My question is, how mathematically rigorous is this method? Aren't we distorting the graph? The length of $1$ unit on the $x$-axis & the length of $1$ unit on the $y$-axis are unequal. The length of a unit on the $y$-axis is $10$ times the length of $1$ unit on the $x$-axis in the above example. So, aren't we drawing wrong graphs?
There is no problem with drawing graphs with different scales. The key is that you can't always use the same interpretations of what the graph MEANS.
Following your example, if I draw a line through the origin at a 45 degree angle up from the positive x-axis, I get the line $y=10x$. This will look like the line $y=x$ in standard cartesian coordinates. So the intuition of "how steep is the slope" by visualization needs to shift.

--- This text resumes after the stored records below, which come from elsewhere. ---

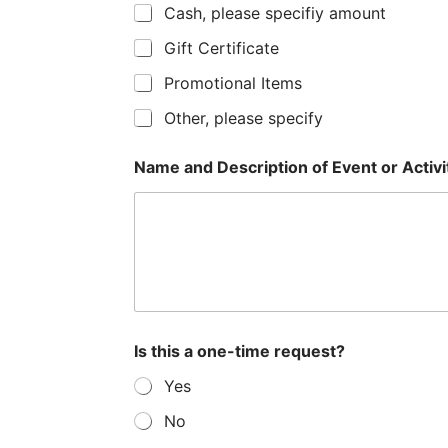
Cash, please specifiy amount
s
a
Gift Certificate
+
t
Promotional Items
1
e
Other, please specify
s
+
Name and Description of Event or Activity
1
Is this a one-time request?
Yes
No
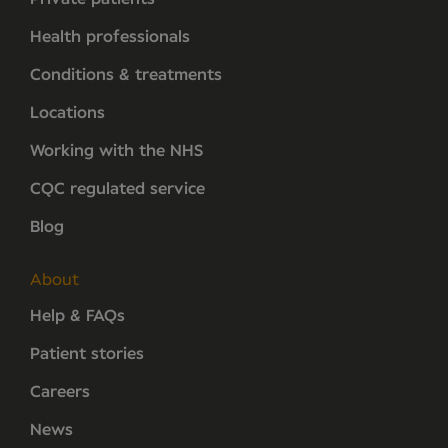
Health professionals
Conditions & treatments
Locations
Working with the NHS
CQC regulated service
Blog
About
Help & FAQs
Patient stories
Careers
News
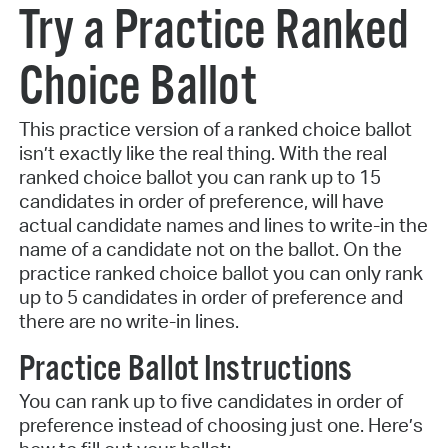
Try a Practice Ranked
Choice Ballot
This practice version of a ranked choice ballot
isn’t exactly like the real thing. With the real
ranked choice ballot you can rank up to 15
candidates in order of preference, will have
actual candidate names and lines to write-in the
name of a candidate not on the ballot. On the
practice ranked choice ballot you can only rank
up to 5 candidates in order of preference and
there are no write-in lines.
Practice Ballot Instructions
You can rank up to five candidates in order of
preference instead of choosing just one. Here’s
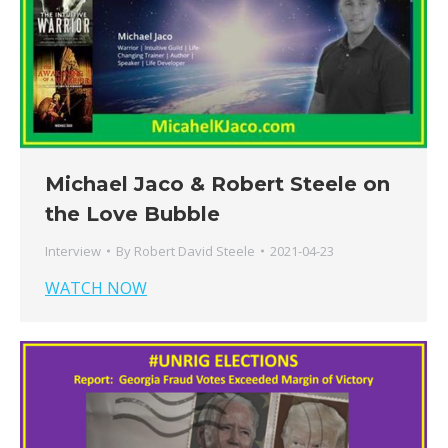
Michael Jaco & Robert Steele on
the Love Bubble
Interview
By
Robert David Steele
2021-04-23
WATCH NOW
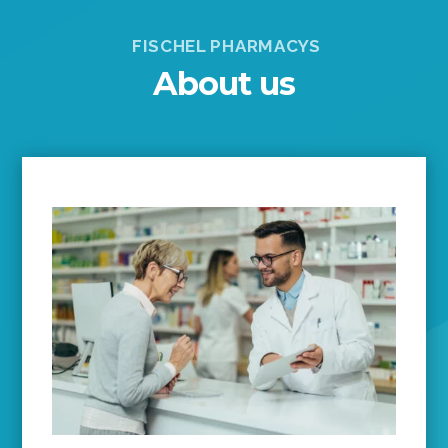
FISCHEL PHARMACYS
About us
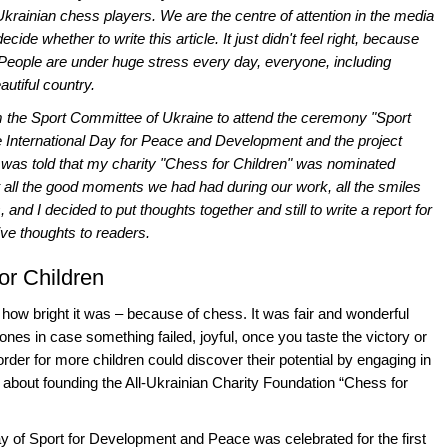
krainian chess players. We are the centre of attention in the media
cide whether to write this article. It just didn't feel right, because
t. People are under huge stress every day, everyone, including
utiful country.
from the Sport Committee of Ukraine to attend the ceremony "Sport
he International Day for Peace and Development and the project
 was told that my charity "Chess for Children" was nominated
 at all the good moments we had had during our work, all the smiles
, and I decided to put thoughts together and still to write a report for
ive thoughts to readers.
or Children
 how bright it was – because of chess. It was fair and wonderful
 ones in case something failed, joyful, once you taste the victory or
 order for more children could discover their potential by engaging in
bout founding the All-Ukrainian Charity Foundation “Chess for
Day of Sport for Development and Peace was celebrated for the first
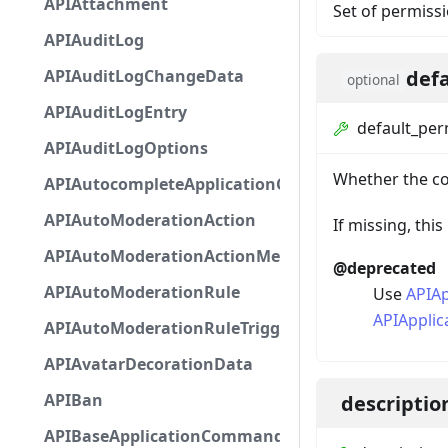
APIAttachment
Set of permissi
APIAuditLog
def
APIAuditLogChangeData
optional
APIAuditLogEntry
default_per
APIAuditLogOptions
Whether the co
APIAutocompleteApplicationCommandInteractio
APIAutoModerationAction
If missing, th
APIAutoModerationActionMetadata
@deprecated
APIAutoModerationRule
Use
APIA
APIAppli
APIAutoModerationRuleTriggerMetadata
APIAvatarDecorationData
APIBan
descriptio
APIBaseApplicationCommandInteractionData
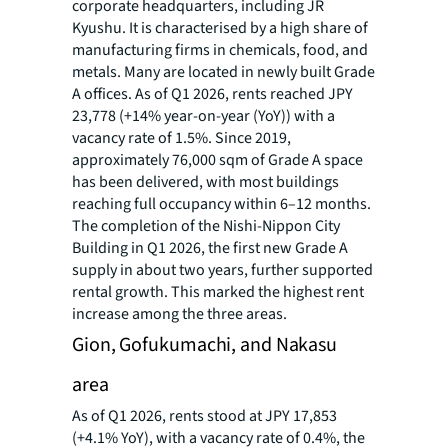
corporate headquarters, including JR
Kyushu. It is characterised by a high share of
manufacturing firms in chemicals, food, and
metals. Many are located in newly built Grade
A offices. As of Q1 2026, rents reached JPY
23,778 (+14% year-on-year (YoY)) with a
vacancy rate of 1.5%. Since 2019,
approximately 76,000 sqm of Grade A space
has been delivered, with most buildings
reaching full occupancy within 6–12 months.
The completion of the Nishi-Nippon City
Building in Q1 2026, the first new Grade A
supply in about two years, further supported
rental growth. This marked the highest rent
increase among the three areas.
Gion, Gofukumachi, and Nakasu
area
As of Q1 2026, rents stood at JPY 17,853
(+4.1% YoY), with a vacancy rate of 0.4%, the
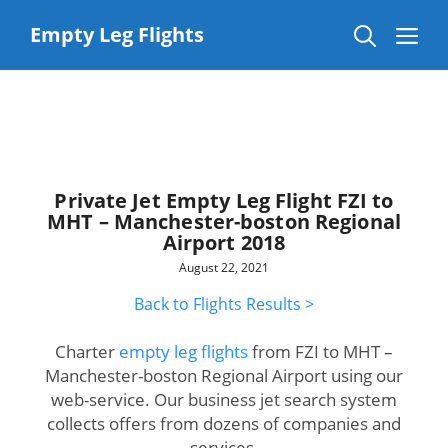
Skip
to
Me
Empty Leg Flights
content
Private Jet Empty Leg Flight FZI to
MHT – Manchester-boston Regional
Airport 2018
August 22, 2021
Back to Flights Results >
Charter
empty leg flights
from FZI to MHT –
Manchester-boston Regional Airport using our
web-service. Our business jet search system
collects offers from dozens of companies and
services.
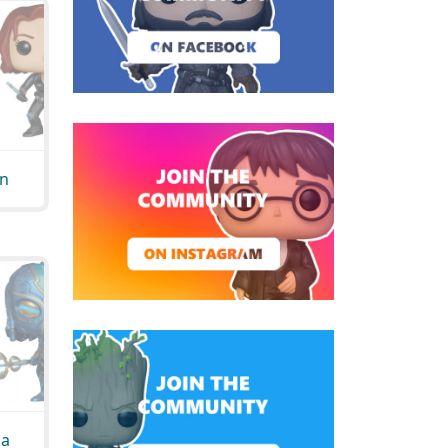
on
da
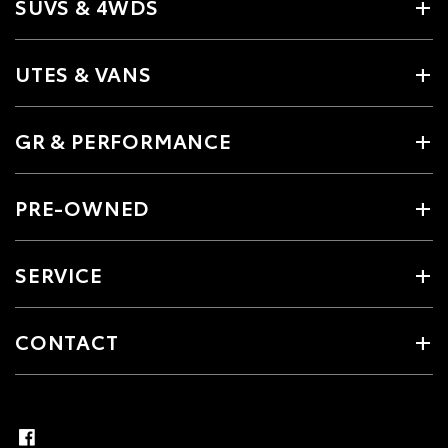
SUVS & 4WDS
UTES & VANS
GR & PERFORMANCE
PRE-OWNED
SERVICE
CONTACT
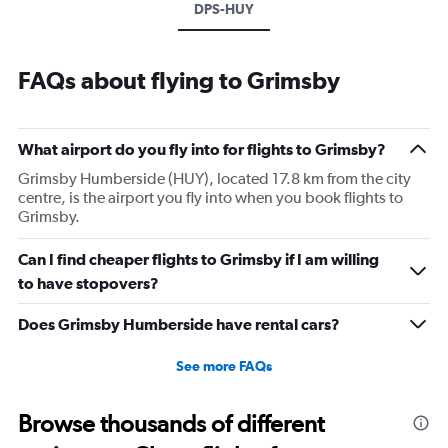
DPS-HUY
FAQs about flying to Grimsby
What airport do you fly into for flights to Grimsby?
Grimsby Humberside (HUY), located 17.8 km from the city
centre, is the airport you fly into when you book flights to
Grimsby.
Can I find cheaper flights to Grimsby if I am willing
to have stopovers?
Does Grimsby Humberside have rental cars?
See more FAQs
Browse thousands of different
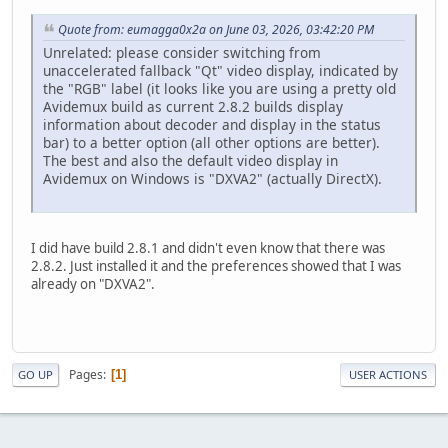
Quote from: eumagga0x2a on June 03, 2026, 03:42:20 PM
Unrelated: please consider switching from
unaccelerated fallback "Qt" video display, indicated by
the "RGB" label (it looks like you are using a pretty old
Avidemux build as current 2.8.2 builds display
information about decoder and display in the status
bar) to a better option (all other options are better).
The best and also the default video display in
Avidemux on Windows is "DXVA2" (actually DirectX).
I did have build 2.8.1 and didn't even know that there was
2.8.2. Just installed it and the preferences showed that I was
already on "DXVA2".
Pages
1
GO UP
USER ACTIONS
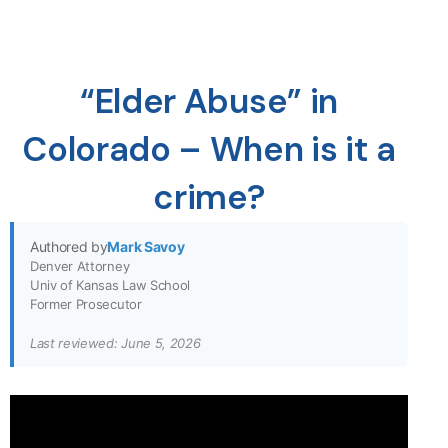
“Elder Abuse” in
Colorado – When is it a
crime?
Authored by
Mark Savoy
Denver Attorney
Univ of Kansas Law School
Former Prosecutor
Last reviewed: June 5, 2026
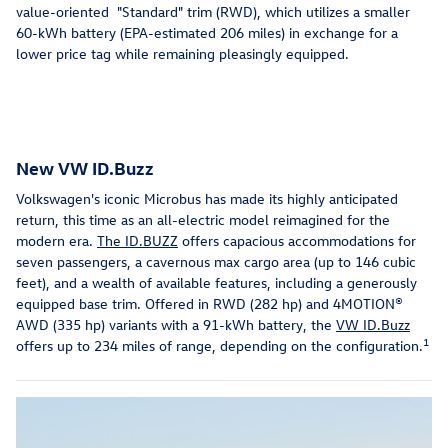
value-oriented "Standard" trim (RWD), which utilizes a smaller
60-kWh battery (EPA-estimated 206 miles) in exchange for a
lower price tag while remaining pleasingly equipped.
New VW ID.Buzz
Volkswagen's iconic Microbus has made its highly anticipated
return, this time as an all-electric model reimagined for the
modern era.
The ID.BUZZ
offers capacious accommodations for
seven passengers, a cavernous max cargo area (up to 146 cubic
feet), and a wealth of available features, including a generously
equipped base trim. Offered in RWD (282 hp) and 4MOTION®
AWD (335 hp) variants with a 91-kWh battery, the
VW ID.Buzz
1
offers up to 234 miles of range, depending on the configuration.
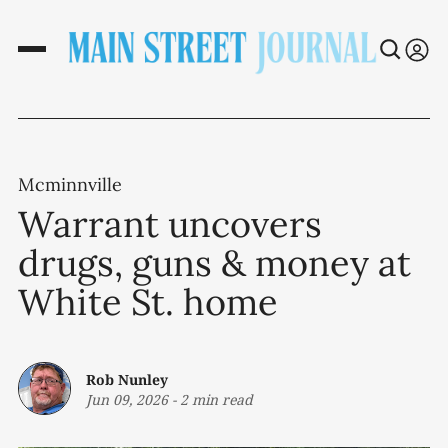
Mcminnville
Warrant uncovers
drugs, guns & money at
White St. home
Rob Nunley
Jun 09, 2026
-
2 min read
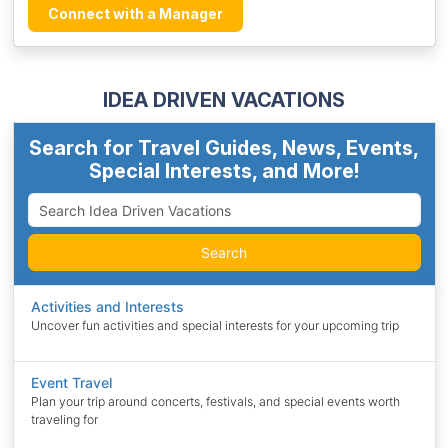
Connect with a Manager
IDEA DRIVEN VACATIONS
Search for Travel Guides, News, Events,
Special Interests, and More!
Search
Activities and Interests
Uncover fun activities and special interests for your upcoming trip
Event Travel
Plan your trip around concerts, festivals, and special events worth
traveling for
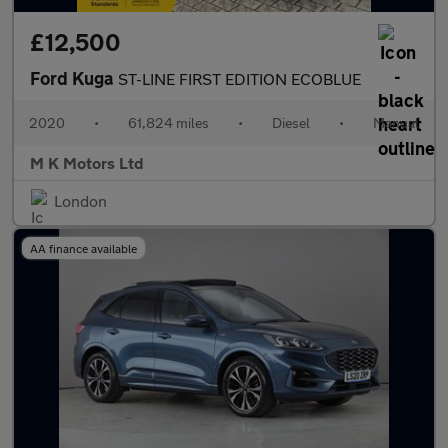
£12,500
Ford Kuga
ST-LINE FIRST EDITION ECOBLUE
2020
•
61,824 miles
•
Diesel
•
Manual
M K Motors Ltd
London
AA finance available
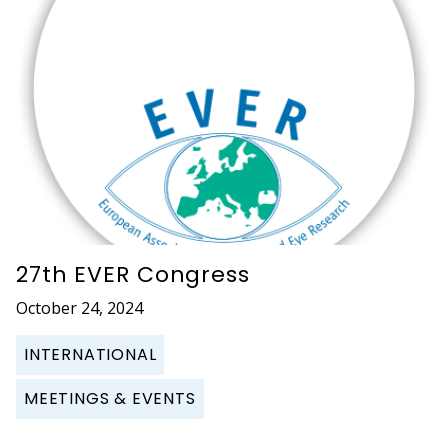
27th EVER Congress
October 24, 2024
INTERNATIONAL
MEETINGS & EVENTS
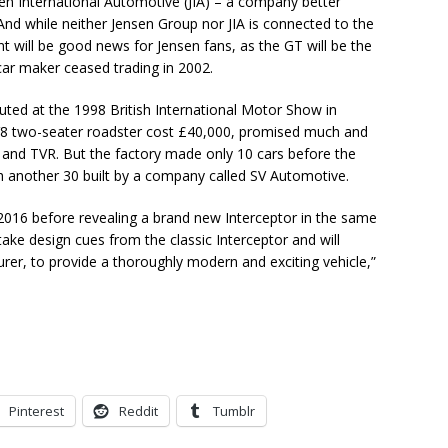
nsen International Automotive (JIA) – a company better
And while neither Jensen Group nor JIA is connected to the
t will be good news for Jensen fans, as the GT will be the
car maker ceased trading in 2002.
ted at the 1998 British International Motor Show in
V8 two-seater roadster cost £40,000, promised much and
 and TVR. But the factory made only 10 cars before the
ith another 30 built by a company called SV Automotive.
n 2016 before revealing a brand new Interceptor in the same
l “take design cues from the classic Interceptor and will
urer, to provide a thoroughly modern and exciting vehicle,”
Pinterest
Reddit
Tumblr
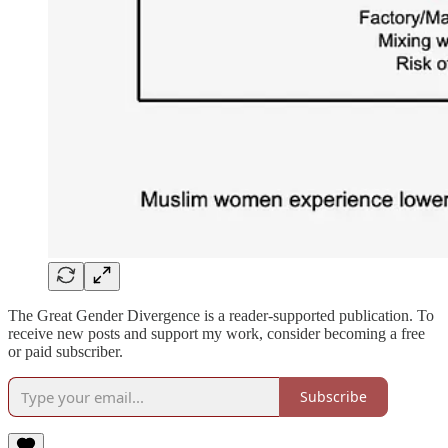
The Great Gender Divergence is a reader-supported publication. To
receive new posts and support my work, consider becoming a free
or paid subscriber.
Subscribe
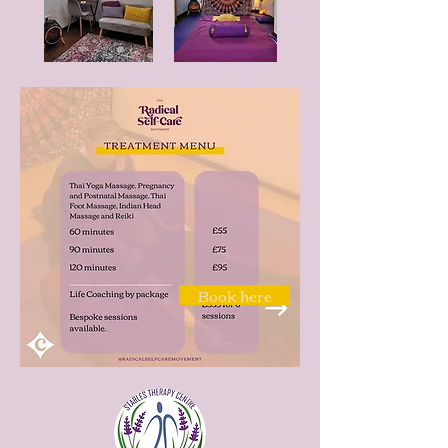
Book here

The thing you have to grapple with is what do you mean by "wrong" or "right". In math, we look for our tools to be internally logically consistent (Different mathematical setups lead to different outcomes, just like your different scales means the angles for slopes of lines change, but within their own system they are fine) and then at least one of the following: Useful, beautiful, or interesting. Nowhere is there a "universally objectively correct way" to define math.
To give a simple example, there are lots of ways we define numbers that can lead to $1+1=0$! These aren't the usual real numbers you are used to, but they follow all the arithmetic laws (AKA they form a field).